In summary, this study documents for the first time marked differences in the physical properties of LPS-BPI versus LPS-LBP complexes. Release of individual LPS molecules from bacterial membranes or cell-free aggregates is generally believed to be important for optimal LPS signaling (3, 4). Thus, the ability of LBP and/or CD14 but not of BPI to induce disaggregation of LPS as judged from sedimentation and light scattering analyses (Refs. 7 and 8; Figs. 1A and 2) is in line with the stimulatory and inhibitory effects on LPS signaling of LBP and BPI, respectively. Further, the potent LPS neutralizing activity of BPI in body fluids where LBP is also present is consistent with the demonstration that BPI has a much higher affinity for LPS than LBP (26) and with the ability of BPI, even at substoichiometric levels, to block LPS interactions with LBP. Future studies making use of BPI-LBP chimeras and conditions that allow bioassay of LPS activity should permit a better definition of the structural basis of the differences in the physical properties of LPS complexes with BPI and LBP and the importance of these differences in the opposing functional properties of these two closely related LPS-binding proteins.

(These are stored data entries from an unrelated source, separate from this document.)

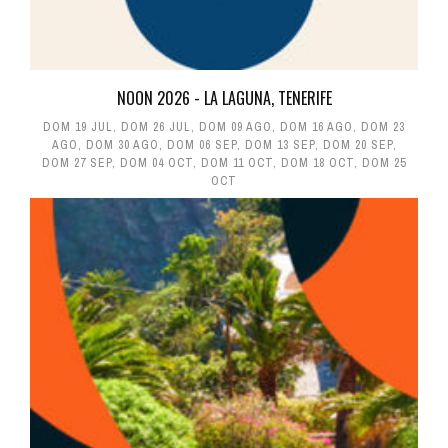
NOON 2026 - LA LAGUNA, TENERIFE
DOM 19 JUL
,
DOM 26 JUL
,
DOM 09 AGO
,
DOM 16 AGO
,
DOM 23
AGO
,
DOM 30 AGO
,
DOM 06 SEP
,
DOM 13 SEP
,
DOM 20 SEP
,
DOM 27 SEP
,
DOM 04 OCT
,
DOM 11 OCT
,
DOM 18 OCT
,
DOM 25
OCT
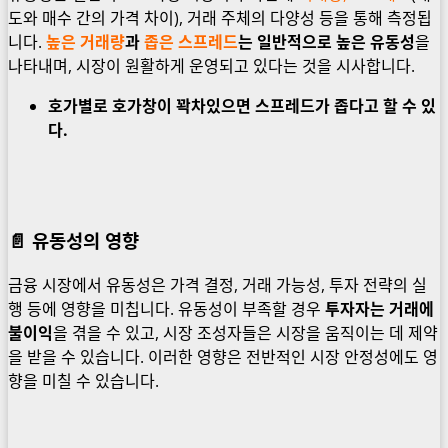
도와 매수 간의 가격 차이), 거래 주체의 다양성 등을 통해 측정됩
니다.
높은 거래량
과
좁은 스프레드
는 일반적으로 높은 유동성
을
나타내며, 시장이 원활하게 운영되고 있다는 것을 시사합니다.
호가별로 호가창이 꽉차있으면 스프레드가 좁다고 할 수 있
다.
📄
유동성의 영향
금융 시장에서 유동성은 가격 결정, 거래 가능성, 투자 전략의 실
행 등에 영향을 미칩니다. 유동성이 부족할 경우
투자자는 거래에
불이익
을 겪을 수 있고, 시장 조성자들은 시장을 움직이는 데 제약
을 받을 수 있습니다. 이러한 영향은 전반적인 시장 안정성에도 영
향을 미칠 수 있습니다.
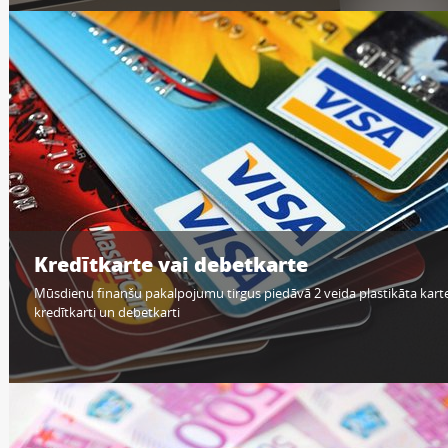
Kredītkarte vai debetkarte
Mūsdienu finanšu pakalpojumu tirgus piedāvā 2 veida plastikāta karte
kredītkarti un debetkarti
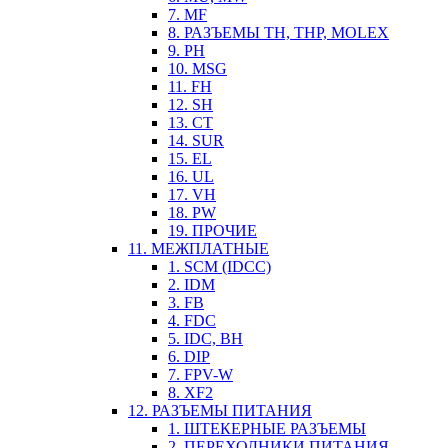
7. MF
8. РАЗЪЕМЫ TH, THP, MOLEX
9. PH
10. MSG
11. FH
12. SH
13. CT
14. SUR
15. EL
16. UL
17. VH
18. PW
19. ПРОЧИЕ
11. МЕЖПЛАТНЫЕ
1. SCM (IDCC)
2. IDM
3. FB
4. FDC
5. IDC, BH
6. DIP
7. FPV-W
8. XF2
12. РАЗЪЕМЫ ПИТАНИЯ
1. ШТЕКЕРНЫЕ РАЗЪЕМЫ
2. ПЕРЕХОДНИКИ ПИТАНИЯ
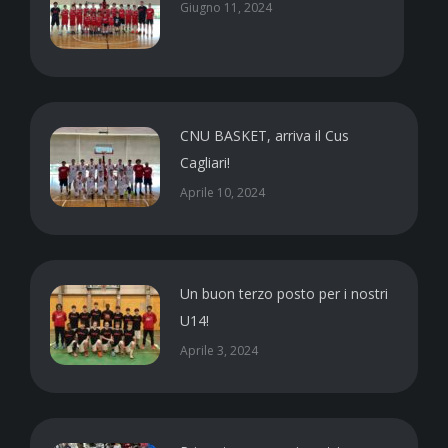
Giugno 11, 2024
CNU BASKET, arriva il Cus
Cagliari!
Aprile 10, 2024
Un buon terzo posto per i nostri
U14!
Aprile 3, 2024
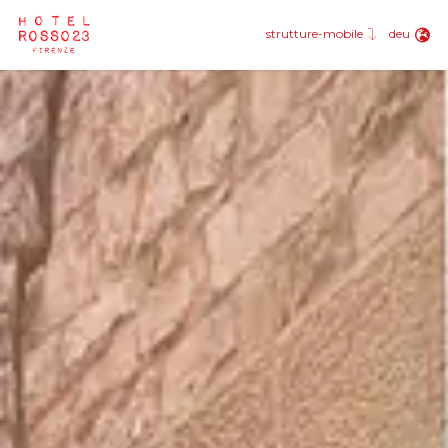
eng
fra
deu
strutture-mobile
deu
esp
rus
jpn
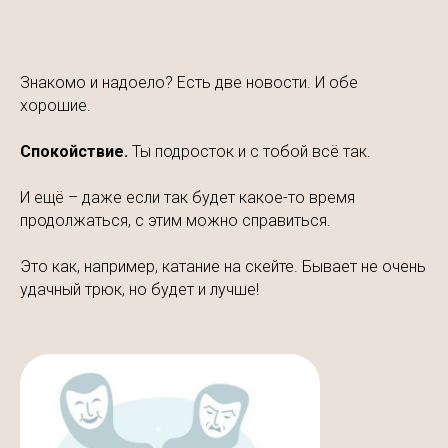
Знакомо и надоело? Есть две новости. И обе
хорошие.
Спокойствие.
Ты подросток и с тобой всё так.
И ещё – даже если так будет какое-то время
продолжаться, с этим можно справиться.
Это как, например, катание на скейте. Бывает не очень
удачный трюк, но будет и лучше!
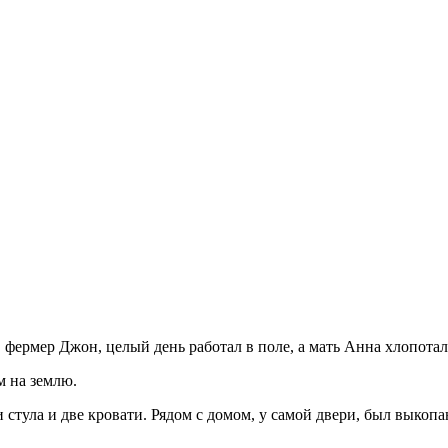
фермер Джон, целый день работал в поле, а мать Анна хлопотала
м на землю.
и стула и две кровати. Рядом с домом, у самой двери, был выкоп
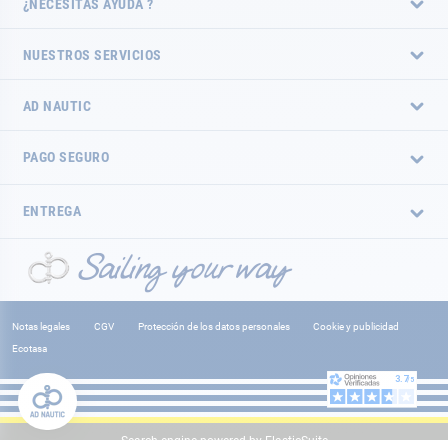
¿NECESITAS AYUDA ?
NUESTROS SERVICIOS
AD NAUTIC
PAGO SEGURO
ENTREGA
Notas legales
CGV
Protección de los datos personales
Cookie y publicidad
Ecotasa
Search engine powered by
ElasticSuite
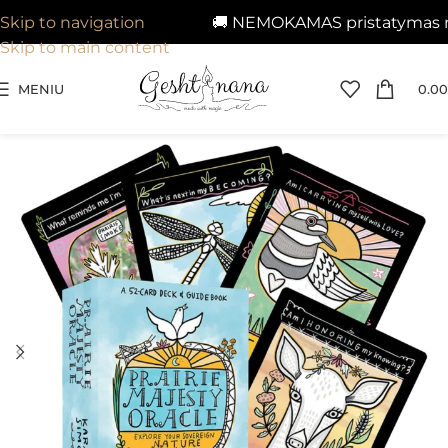
🚚 NEMOKAMAS pristatymas nuo 
Skip to navigation
Skip to main content
MENIU
0.00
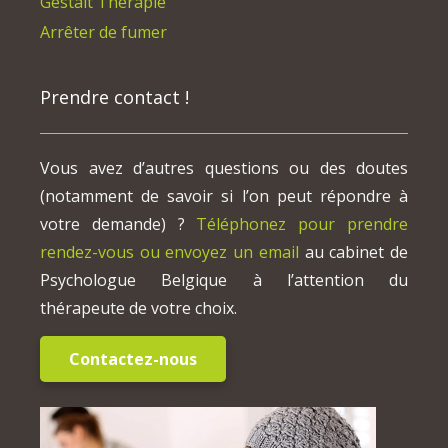
Gestalt Thérapie
Arrêter de fumer
Prendre contact !
Vous avez d’autres questions ou des doutes
(notamment de savoir si l’on peut répondre à
votre demande) ?
Téléphonez pour prendre
rendez-vous ou envoyez un email
au cabinet de
Psychologue Belgique à l’attention du
thérapeute de votre choix.
Contactez-nous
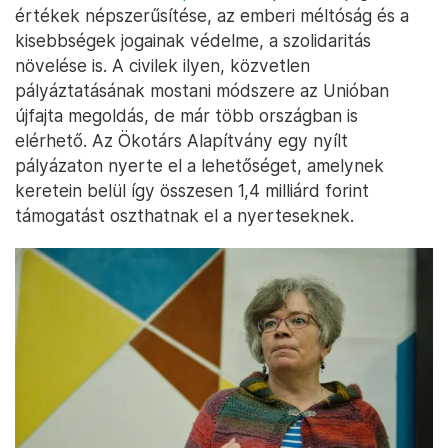
értékek népszerűsítése, az emberi méltóság és a
kisebbségek jogainak védelme, a szolidaritás
növelése is. A civilek ilyen, közvetlen
pályáztatásának mostani módszere az Unióban
újfajta megoldás, de már több országban is
elérhető. Az Ökotárs Alapítvány egy nyílt
pályázaton nyerte el a lehetőséget, amelynek
keretein belül így összesen 1,4 milliárd forint
támogatást oszthatnak el a nyerteseknek.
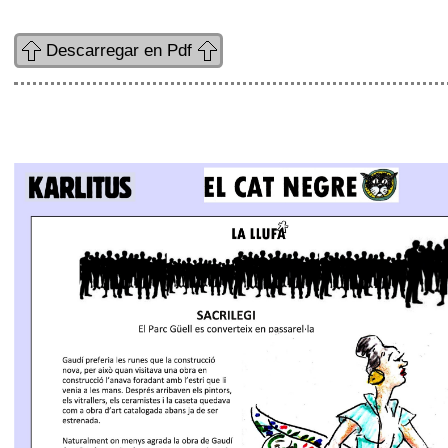
Descarregar en Pdf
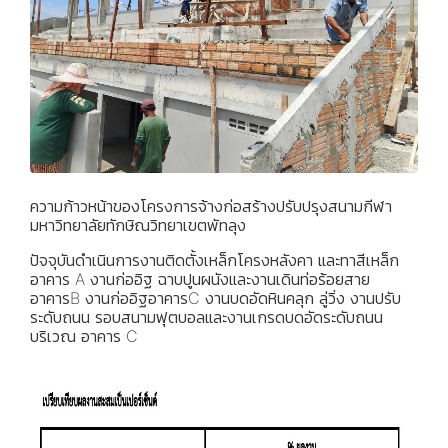
ความก้าวหน้าของโครงการจ้างก่อสร้างปรับปรุงสนามกีฬา
มหาวิทยาลัยทักษิณวิทยาเขตพัทลุง
ปัจจุบันดำเนินการงานติดตั้งเหล็กโครงหลังคา และทาสีเหล็ก
อาคาร A งานก่ออิฐ ฉาบปูนผนังและงานเดินท่อร้อยสาย
อาคารB งานก่ออิฐอาคารC งานบดอัดหินคลุก ลู่วิ่ง งานปรับ
ระดับถนน รอบสนามฟุตบอลและงานเกรดบดอัดระดับถนน
บริเวณ อาคาร C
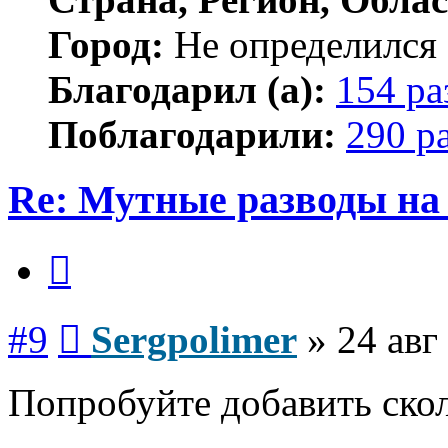
Город:
Не определился
Благодарил (а):
154 ра
Поблагодарили:
290 р
Re: Мутные разводы на 
Цитата
Сообщение
#9
Sergpolimer
»
24 авг
Попробуйте добавить ско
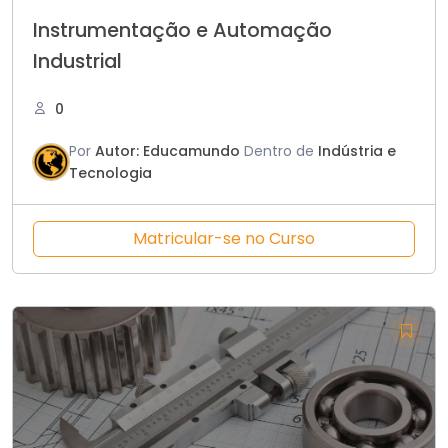
Instrumentação e Automação
Industrial
0
Por
Autor: Educamundo
Dentro de
Indústria e
Tecnologia
Matricular-se no Curso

We gratefully acknowledge the generous gifts of recombinant BPI and LBP from Dr. Stephen F. Carroll (Vice President, Preclinical Research, XOMA Corp., Berkeley, CA), of radiolabeled LPS from Dr. Robert Munford (Department of Medicine, SW Medical Center, Dallas, TX), and of time in assisting with light scattering measurements from Dr. Rashmi Hegde (Departments of Biochemistry and Structural Biology, New York University School of Medicine and Skirball Institute for Biomedical Research).